Can perchlorates be transformed to hydrogen peroxide (H2O2) products by cosmic rays on the Martian surface?

Abstract

AbstractDue to their oxidizing properties, perchlorates (ClO4−) are suggested by the planetary science community to play a vital role in the scarcity of organics on the Martian surface. However, alternative oxidation agents such as hydrogen peroxide (H2O2) have received surprisingly little attention. In this study, samples of magnesium perchlorate hexahydrate (Mg(ClO4)2 · 6H2O) were exposed to monoenergetic electrons and D2+ ions separately, sequentially, and simultaneously to probe the effects of galactic cosmic ray exposure of perchlorates and the potential incorporation of hydrogen (deuterium) into these minerals.
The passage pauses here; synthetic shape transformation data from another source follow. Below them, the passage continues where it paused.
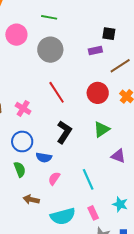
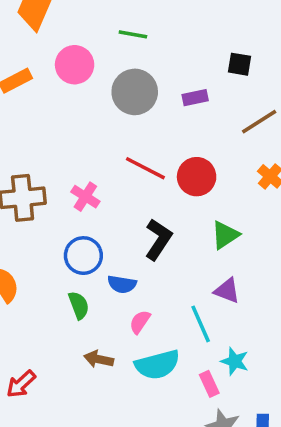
purple rectangle: (95, 51) -> (195, 98), moved
red line: (57, 92) -> (145, 168), turned -30
red circle: (98, 93) -> (197, 177), moved
purple triangle: (118, 156) -> (227, 291), moved
cyan star: (120, 204) -> (235, 361), moved
cyan semicircle: (63, 216) -> (157, 365), moved

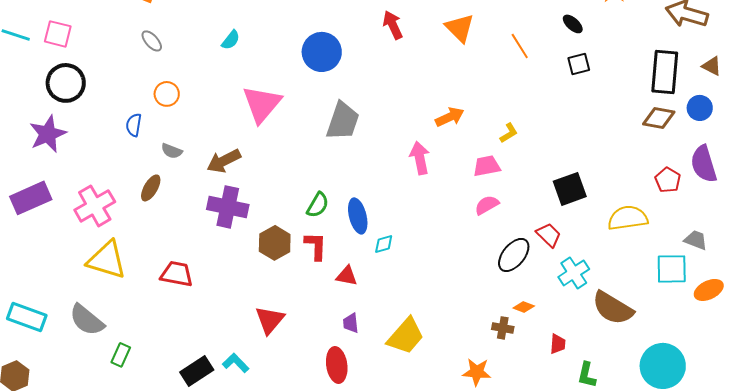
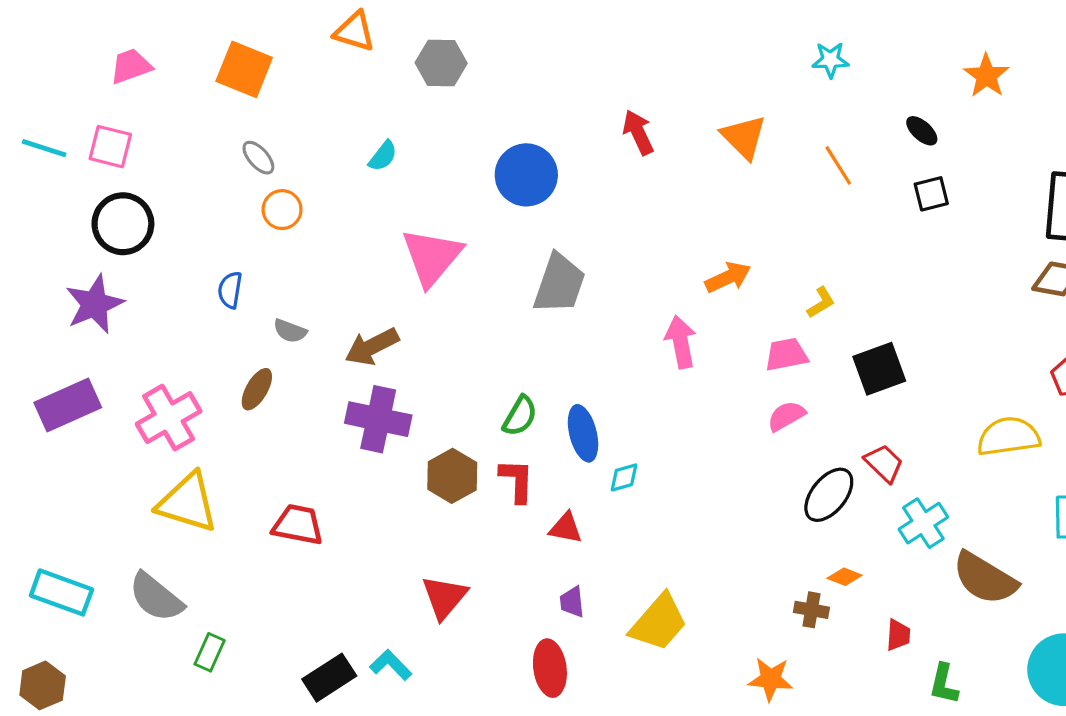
orange circle: (167, 94) -> (282, 210), moved
black square: (570, 189) -> (879, 369), moved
The experiments were carried out under ultrahigh‐vacuum conditions at 50 K, after which the samples were slowly heated to 300 K while the subliming products were monitored by a quadrupole mass spectrometer. In all cases, molecular oxygen (O2) was detected upon the onset of irradiation and also during the warmup phase. In case of a simultaneous D2+‐electron exposure, deuterated water (D2O) and deuterium peroxide (D2O2) were also detected in the warmup phase, whereas only small amounts of D2O2 were found after an exclusive D2+ irradiation. These experiments yield the first data identifying hydrogen peroxide as a potential product in the interaction of cosmic rays with perchlorates in the Martian regolith revealing that perchlorates are capable of producing multiple oxidizing agents (O2 and D2O2) that may account for the destruction of organics on the Martian surface.